秘密会合さえなければ救われていた多数の津波犠牲者
2011年1月26日の長期評価部会に提出された「長期評価」第二版の原案では貞観地震について次のように書かれていた。
宮城県沖南部から福島県中部にかけての沿岸で、巨大津波による津波堆積物が約450~800年程度の間隔で堆積しており、そのうちの1つが869年の地震(貞観地震)によるものとして確認された。貞観地震以後の津波堆積物も発見されており、西暦1500年頃と推定される津波堆積物が貞観地震のものと同様に広い範囲で分布していることが確認された。貞観地震以外の震源域は不明であるものの、869年貞観地震から現在まで1,000年以上、西暦1500年頃から現在まで約500年を経ており、巨大津波を伴う地震がいつ発生してもおかしくはない。
だが、2月23日の長期評価部会に提出された案では、最後の部分が次のように変わっていた。
巨大津波を伴う地震が発生する可能性があることに留意する必要がある。
「いつ発生してもおかしくない」から「可能性があることに留意」では、かなり強さが違う。2011年3月3日の秘密会合で、東京電力が貞観地震の警告を弱めるように要求し、事務局が書き換えたものだった。
「このようにしてできあがった第二版は発表されないまま、闇に葬られた。

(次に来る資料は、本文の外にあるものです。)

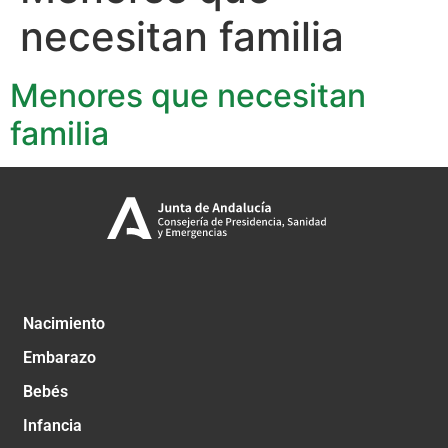
necesitan familia
Menores que necesitan
familia
Nacimiento
Embarazo
Bebés
Infancia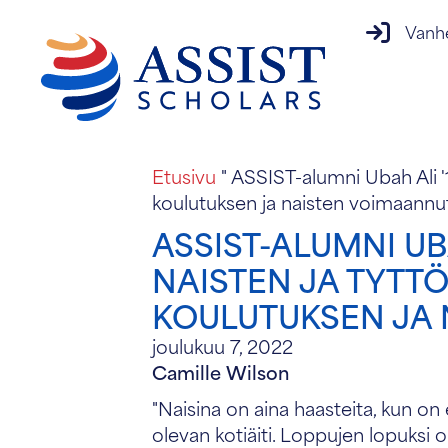
vanhempi
Vanh
Etusivu
"
ASSIST-alumni Ubah Ali 
koulutuksen ja naisten voimaannu
ASSIST-ALUMNI U
NAISTEN JA TYTT
KOULUTUKSEN JA 
joulukuu 7, 2022
Camille Wilson
"Naisina on aina haasteita, kun o
olevan kotiäiti. Loppujen lopuksi o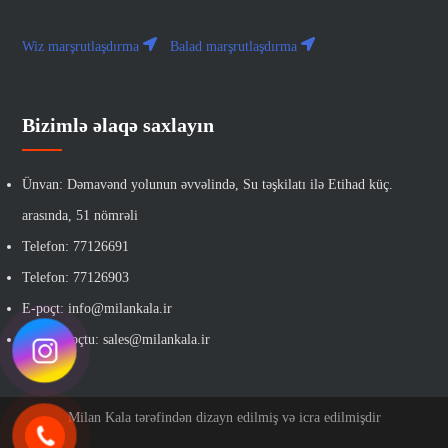
Wiz marşrutlaşdırma
Balad marşrutlaşdırma
Bizimlə əlaqə saxlayın
Ünvan: Dəmavənd yolunun əvvəlində, Su təşkilatı ilə Etihad küç.
arasında, 51 nömrəli
Telefon: 77126691
Telefon: 77126903
E-poçt: info@milankala.ir
Satış e-poçtu: sales@milankala.ir
Milan Kala tərəfindən dizayn edilmiş və icra edilmişdir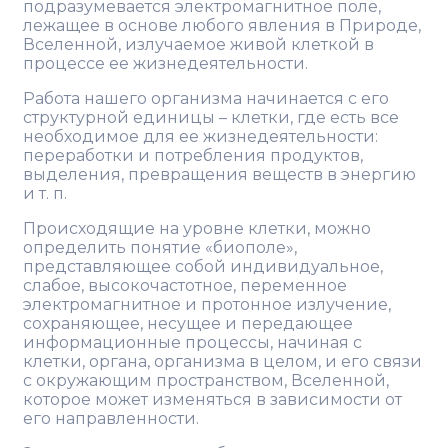
подразумевается электромагнитное поле,
лежащее в основе любого явления в Природе,
Вселенной, излучаемое живой клеткой в
процессе ее жизнедеятельности.
Работа нашего организма начинается с его
структурной единицы – клетки, где есть все
необходимое для ее жизнедеятельности:
переработки и потребления продуктов,
выделения, превращения веществ в энергию
и т. п.
Происходящие на уровне клетки, можно
определить понятие «биополе»,
представляющее собой индивидуальное,
слабое, высокочастотное, переменное
электромагнитное и протонное излучение,
сохраняющее, несущее и передающее
информационные процессы, начиная с
клетки, органа, организма в целом, и его связи
с окружающим пространством, Вселенной,
которое может изменяться в зависимости от
его направленности.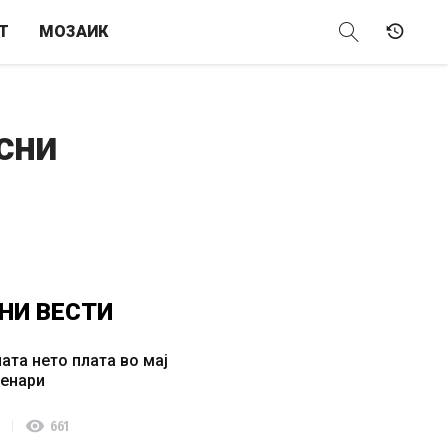
Т
МОЗАИК
сни
НИ
ВЕСТИ
ата нето плата во мај
денари
visibility
661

直後に3.11大津波が発生してご破算になったのだ」と島崎氏は綴っている。
つまり、東京電力の要求で「長期評価」第二版を一部書き換えるため発表を遅らせたがゆえに、3.11震災に間に合わず、「長期評価」第二版は世間の目にふれずじまいになったということだ。
島崎氏が知らなかった秘密会合は、地震本部事務局と東京電力・中部電力・清水建設によるものや、内閣府防災担当、保安院とのものなどがあり、2011年1月から3月までたびたび開かれていた。
本書を読む限り、地震本部の会合では、委員の反対があろうとも秘密会合で決まった通り、事務局が強引にことを運んでいたようである。島崎氏は最後にこう結んでいる。
東京電力と地震本部事務局とが秘密会合を開いたために、貞観地震の警告が間に合わなかった─。もし、秘密会合がなかったならば、と私は想像せずにいられない。
もし、3.11大津波の二日前の委員会の議題に「長期評価」第二版が入っていたならば、と。
もし、前日の朝刊で、陸の奥まで襲う津波への警告が伝えられていたならば、と。
もし、2011年3月9日に開かれた地震調査委員会に「長期評価」第二版が提出され、メディアに発表されていたら、前日の3月10日の朝刊には間に合い、大津波への警告が行き渡っていたのではないかという悔しさがにじみ出ている。
この本には東電幹部や地震学、防災の専門家、内閣府や文科省、原子力安全・保安院の官僚らが実名で登場する。もちろん島崎氏が知り得た範囲内ではあるにせよ、彼らがどう絡み合って、対策が歪められていったのかが推し測れる内容となっている。
政府の審議会や有識者会議のたぐいが、しょせん事務局の官僚によって議論を誘導されていくのは周知のことではある。原子力安全委員会や保安院が、あたかも電力会社に隷属するかのような機関であったことは、3.11震災後に明らかになったが、首相を議長とする中央防災会議ですら、似たようなものだったことがよくわかる。
原子力安全委員会や保安院は廃止され、担っていた仕事はいま、原子力規制委員会と原子力規制庁に移っている。しかし、それらもまた、独立性となると、すこぶる怪しい。意見交換会などという名目で事務局が電力会社と会合を重ね、老朽原発を60年をこえて運転できるようにする岸田政権の方針に、お墨付きを与えているのだ。
特権企業と国家権力の都合で防災計画が歪められ、そのために一般市民の命が脅かされる不条理を二度と許してはならない。